**WHAT TO WORK ON**
Of all the lines in the entries below, give again exactly those starting at the line containing "завоевателей с севера" and ending at the line containing "в полное забвение…", both ends included, and no others.

**RECORDED DATA**
↓

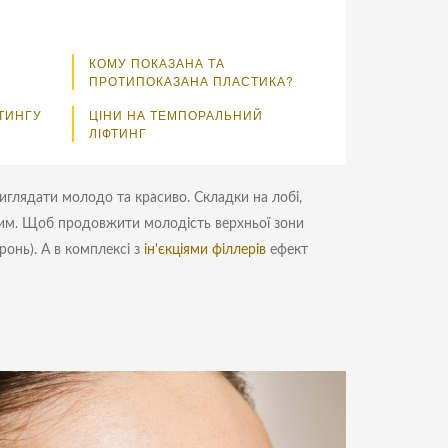
КОМУ ПОКАЗАНА ТА
ПРОТИПОКАЗАНА ПЛАСТИКА?
ТИНГУ
ЦІНИ НА ТЕМПОРАЛЬНИЙ
ЛІФТИНГ
иглядати молодо та красиво. Складки на лобі,
ним. Щоб продовжити молодість верхньої зони
ронь). А в комплексі з
ін'єкціями філлерів
ефект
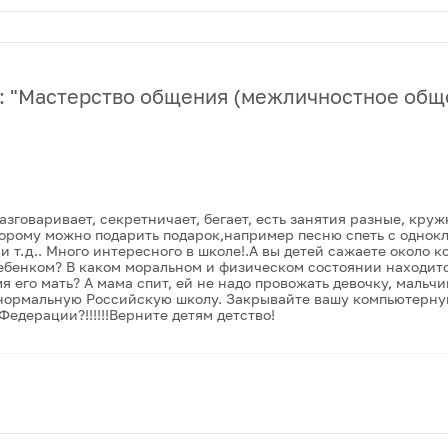
 "
Мастерство общения (межличностное общ
зговаривает, секретничает, бегает, есть занятия разные, круж
торому можно подарить подарок,например песню спеть с однок
 и т.д.. Много интересного в школе!.А вы детей сажаете около 
ребенком? В каком моральном и физическом состоянии находитс
мя его мать? А мама спит, ей не надо провожать девочку, мальч
 в нормальную Российскую школу. Закрывайте вашу компьютерную
рации?!!!!!!Верните детям детство!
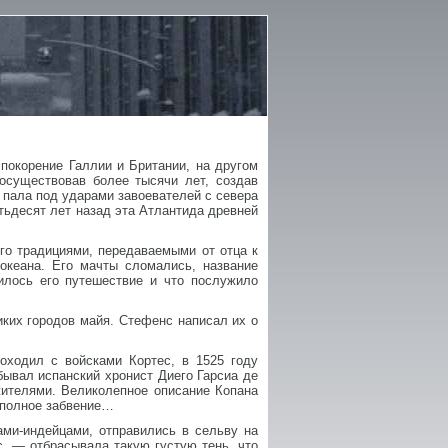
покорение Галлии и Британии, на другом
осуществовав более тысячи лет, создав
, пала под ударами завоевателей с севера
тьдесят лет назад эта Атлантида древней
го традициями, передаваемыми от отца к
океана. Его мачты сломались, название
лилось его путешествие и что послужило
ких городов майя. Стефенс написал их о
оходил с войсками Кортес, в 1525 году
бывал испанский хронист Диего Гарсиа де
жителями. Великолепное описание Копана
в полное забвение…
ми-индейцами, отправились в сельву на
с, — отбрасывала такую густую тень, что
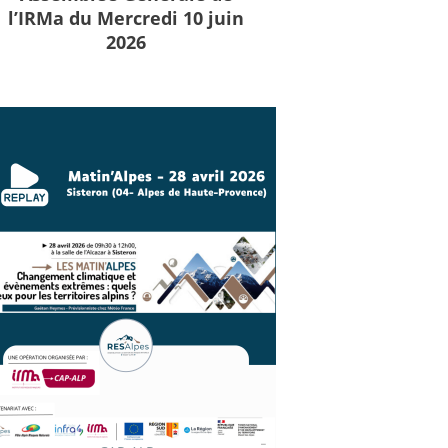
l’IRMa du Mercredi 10 juin
2026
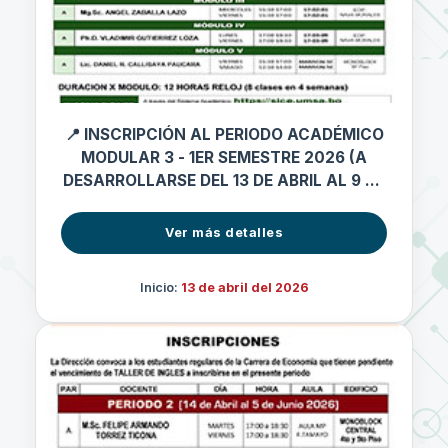
📍 INSCRIPCIÓN AL PERIODO ACADÉMICO
MODULAR 3 - 1ER SEMESTRE 2026 (A
DESARROLLARSE DEL 13 DE ABRIL AL 9 DE
MAYO 2026)
Ver más detalles
Inicio:
13 de abril del 2026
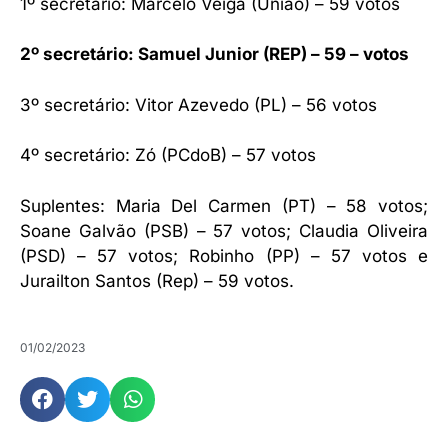
1º secretário: Marcelo Veiga (União) – 59 votos
2º secretário: Samuel Junior (REP) – 59 – votos
3º secretário: Vitor Azevedo (PL) – 56 votos
4º secretário: Zó (PCdoB) – 57 votos
Suplentes: Maria Del Carmen (PT) – 58 votos;
Soane Galvão (PSB) – 57 votos; Claudia Oliveira
(PSD) – 57 votos; Robinho (PP) – 57 votos e
Jurailton Santos (Rep) – 59 votos.
01/02/2023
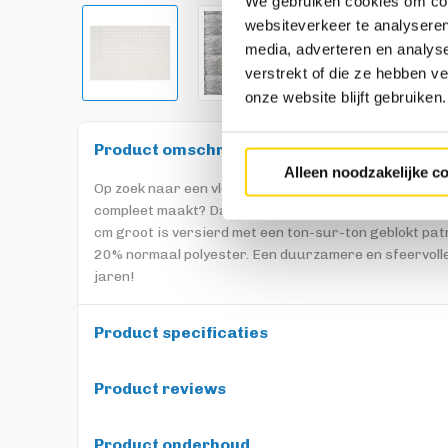
We gebruiken cookies om cont
websiteverkeer te analyseren
media, adverteren en analys
verstrekt of die ze hebben v
onze website blijft gebruiken.
Product omschrijving
Alleen noodzakelijke c
Op zoek naar een vloerkleed met een rustige look, ma
compleet maakt? Dan is vloerkleed Nate wat je zoekt
cm groot is versierd met een ton-sur-ton geblokt pa
20% normaal polyester. Een duurzamere en sfeervolle
jaren!
Product specificaties
Product reviews
Product onderhoud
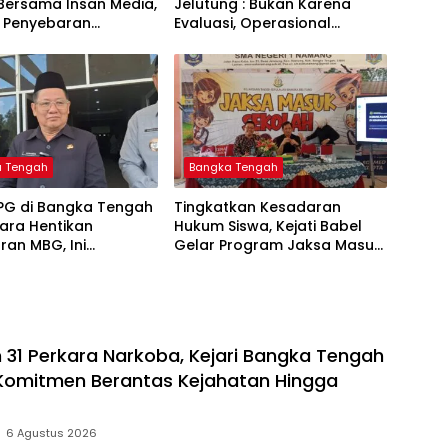
 Bersama Insan Media,
Jelutung : Bukan Karena
 Penyebaran
Evaluasi, Operasional
si Akurat dan
Sempat Terhenti Akibat
 Polri 110
Dana Banper Belum Cair
a Tengah
Bangka Tengah
PPG di Bangka Tengah
Tingkatkan Kesadaran
ara Hentikan
Hukum Siswa, Kejati Babel
ran MBG, Ini
Gelar Program Jaksa Masuk
Sekolah di SMAN 1 Namang
31 Perkara Narkoba, Kejari Bangka Tengah
Komitmen Berantas Kejahatan Hingga
6 Agustus 2026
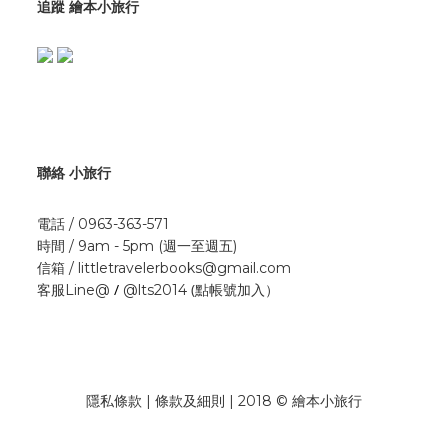
追蹤 繪本小旅行
聯絡 小旅行
電話 / 0963-363-571
時間 / 9am - 5pm (週一至週五)
信箱 / littletravelerbooks@gmail.com
/
(點帳號加入）
客服Line@
@lts2014
隱私條款 | 條款及細則 | 2018 © 繪本小旅行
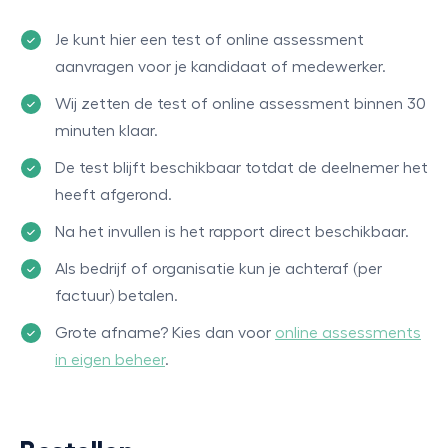
Je kunt hier een test of online assessment
aanvragen voor je kandidaat of medewerker.
Wij zetten de test of online assessment binnen 30
minuten klaar.
De test blijft beschikbaar totdat de deelnemer het
heeft afgerond.
Na het invullen is het rapport direct beschikbaar.
Als bedrijf of organisatie kun je achteraf (per
factuur) betalen.
Grote afname? Kies dan voor
online assessments
in eigen beheer
.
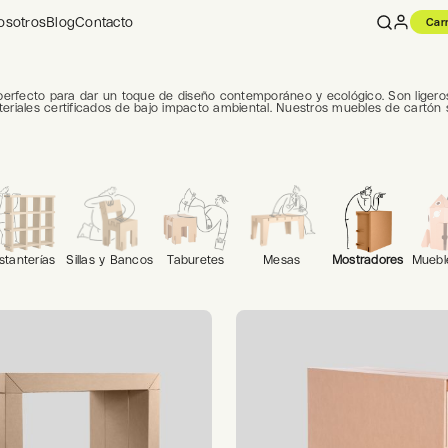
osotros
Blog
Contacto
Carr
 perfecto para dar un toque de diseño contemporáneo y ecológico. Son ligeros,
eriales certificados de bajo impacto ambiental. Nuestros muebles de cartón 
stanterías
Sillas y Bancos
Taburetes
Mesas
Mostradores
Mueble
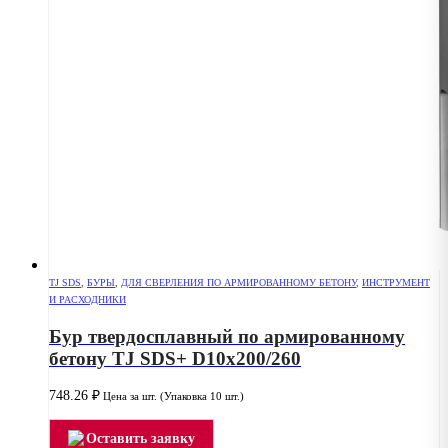
TJ SDS
,
БУРЫ
,
ДЛЯ СВЕРЛЕНИЯ ПО АРМИРОВАННОМУ БЕТОНУ
,
ИНСТРУМЕНТ
И РАСХОДНИКИ
Бур твердосплавный по армированному
бетону TJ SDS+ D10x200/260
748.26
₽
Цена за шт. (Упаковка 10 шт.)
Оставить заявку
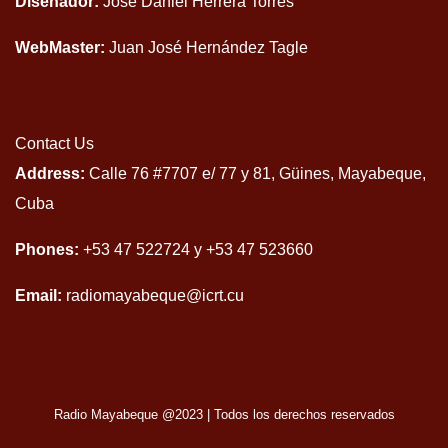
Diseñador:
José Daniel Herrera Torres
WebMaster:
Juan José Hernández Tagle
Contact Us
Address:
Calle 76 #7707 e/ 77 y 81, Güines, Mayabeque,
Cuba
Phones:
+53 47 522724 y +53 47 523660
Email:
radiomayabeque@icrt.cu
Radio Mayabeque @2023
|
Todos los derechos reservados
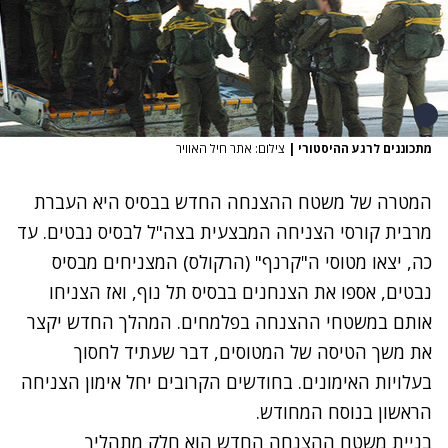
מתכוננים לרגע ההיסטורי
|
צילום: אתר חיל האוויר
המטרה של משטח ההצנחה החדש בבסיס היא העברת
מרבית קורסי הצניחה המבצעית בצה"ל לבסיס נבטים. עד
כה, יצאו מטוסי ה"קרנף" (
הרקולס
) המצניחים מבסיס
נבטים, אספו את הצנחנים בבסיס תל נוף, ואז הצניחו
אותם במשטחי ההצנחה בפלמחים. המהלך החדש יקצר
את משך הטיסה של המטוסים, דבר שעתיד לחסוך
בעלויות האימונים. בחודשים הקרובים יחל אימון הצניחה
הראשון בנוסח המחודש.
בניית משטח ההצנחה החדש הוא חלק מתהליך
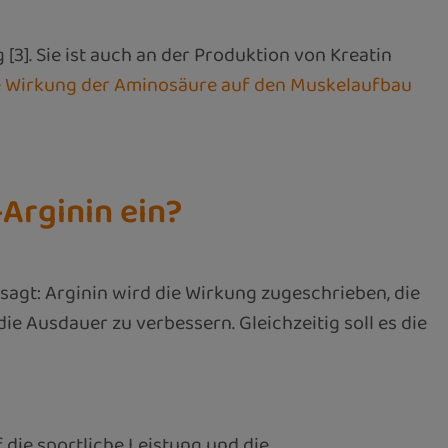
3]. Sie ist auch an der Produktion von Kreatin
e Wirkung der Aminosäure auf den Muskelaufbau
Arginin ein?
agt: Arginin wird die Wirkung zugeschrieben, die
e Ausdauer zu verbessern. Gleichzeitig soll es die
die sportliche Leistung und die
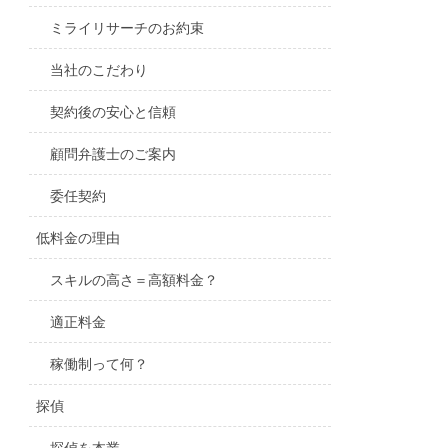
ミライリサーチのお約束
当社のこだわり
契約後の安心と信頼
顧問弁護士のご案内
委任契約
低料金の理由
スキルの高さ＝高額料金？
適正料金
稼働制って何？
探偵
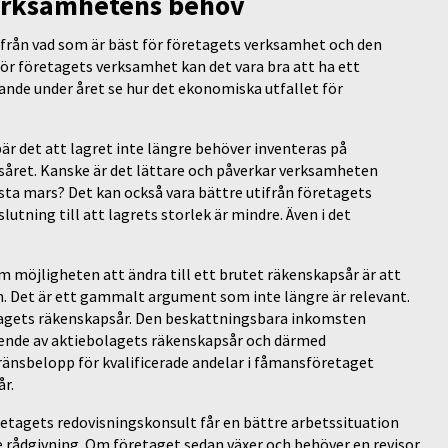
verksamhetens behov
ifrån vad som är bäst för företagets verksamhet och den
för företagets verksamhet kan det vara bra att ha ett
nde under året se hur det ekonomiska utfallet för
r det att lagret inte längre behöver inventeras på
såret. Kanske är det lättare och påverkar verksamheten
ista mars? Det kan också vara bättre utifrån företagets
tning till att lagrets storlek är mindre. Även i det
öjligheten att ändra till ett brutet räkenskapsår är att
. Det är ett gammalt argument som inte längre är relevant.
olagets räkenskapsår. Den beskattningsbara inkomsten
roende av aktiebolagets räkenskapsår och därmed
änsbelopp för kvalificerade andelar i fåmansföretaget
r.
retagets redovisningskonsult får en bättre arbetssituation
e rådgivning. Om företaget sedan växer och behöver en revisor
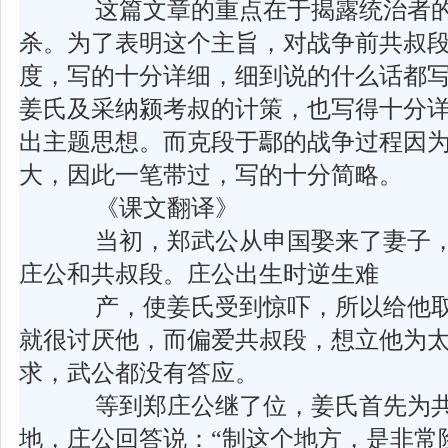
这篇文章的重点在于揭露统治者的
杀。为了表明这个主旨，对战争前共叔
度，写的十分详细，细到说的什么话都写
姜氏及采纳颍考叔的计策，也写得十分
出主题思想。而克段于鄢的战争过程因
大，因此一笔带过，写的十分简略。
《课文翻译》
当初，郑武公从申国娶来了妻子，
庄公和共叔段。庄公出生时逆生难
产，使姜氏受到惊吓，所以给他取
就很讨厌他，而偏爱共叔段，想立他为
求，武公都没有答应。
等到郑庄公继了位，姜氏首先为共叔
地，庄公回答说：“制这个地方，是非常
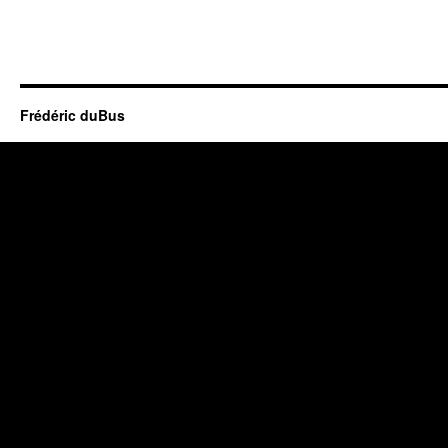
Frédéric duBus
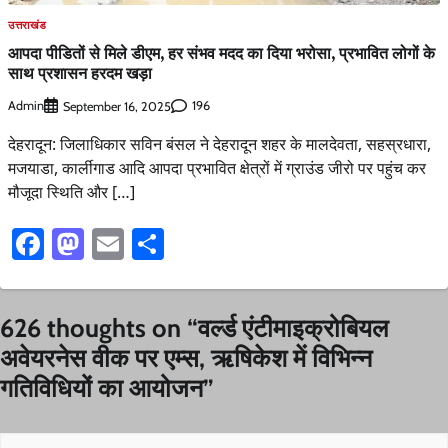
उत्तराखंड
आपदा पीडितों से मिले डीएम, हर संभव मदद का दिया भरोसा, प्रभावित लोगों के
साथ प्रशासन हरदम खड़ा
Admin
196
September 16, 2025
देहरादून: जिलाधिकार सविन बंसल ने देहरादून शहर के मालदेवता, सहस्रधारा,
मजयाडा, कार्लीगाड आदि आपदा प्रभावित क्षेत्रों में ग्राउंड जीरो पर पहुंच कर
मौजूदा स्थिति और […]
Facebook
Mastodon
Email
Share
626 thoughts on “
वर्ल्ड एंटीमाइक्रोबियल
अवेयरनेस वीक पर एम्स, ऋषिकेश में विभिन्न
गतिविधियों का आयोजन
”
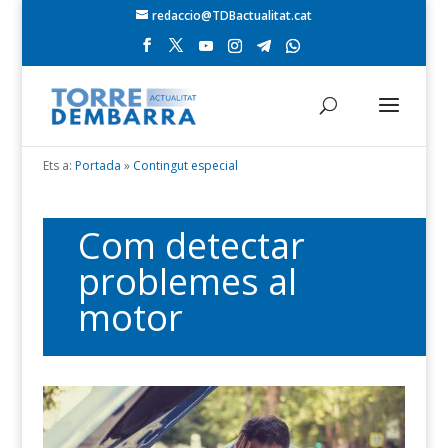
redaccio@TDBactualitat.cat
Ets a:
Portada
»
Contingut especial
Com detectar
problemes al
motor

↑

**ANSWER BOX**
, пала под ударами завоевателей с севера
тьдесят лет назад эта Атлантида древней
го традициями, передаваемыми от отца к
океана. Его мачты сломались, название
лилось его путешествие и что послужило
ких городов майя. Стефенс написал их о
оходил с войсками Кортес, в 1525 году
бывал испанский хронист Диего Гарсиа де
жителями. Великолепное описание Копана
в полное забвение…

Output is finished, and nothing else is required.